**Task inputs**

********************

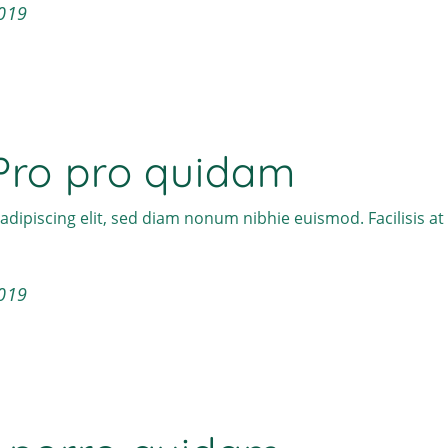
019
Pro pro quidam
adipiscing elit, sed diam nonum nibhie euismod. Facilisis a
019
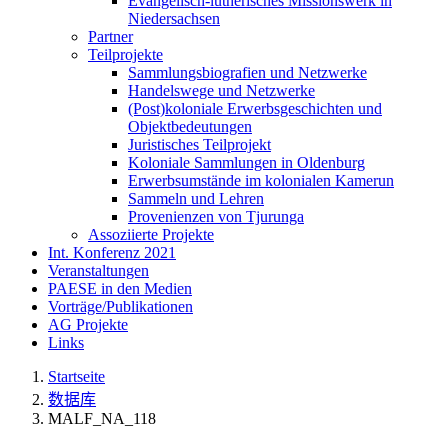
Evangelisch-lutherisches Missionswerk in
Niedersachsen
Partner
Teilprojekte
Sammlungsbiografien und Netzwerke
Handelswege und Netzwerke
(Post)koloniale Erwerbsgeschichten und
Objektbedeutungen
Juristisches Teilprojekt
Koloniale Sammlungen in Oldenburg
Erwerbsumstände im kolonialen Kamerun
Sammeln und Lehren
Provenienzen von Tjurunga
Assoziierte Projekte
Int. Konferenz 2021
Veranstaltungen
PAESE in den Medien
Vorträge/Publikationen
AG Projekte
Links
Startseite
数据库
MALF_NA_118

********************

**What is needed**
Pick every line from the listing holding the string "Netzwerke", and copy it.

**Problem solution**
Sammlungsbiografien und Netzwerke
Handelswege und Netzwerke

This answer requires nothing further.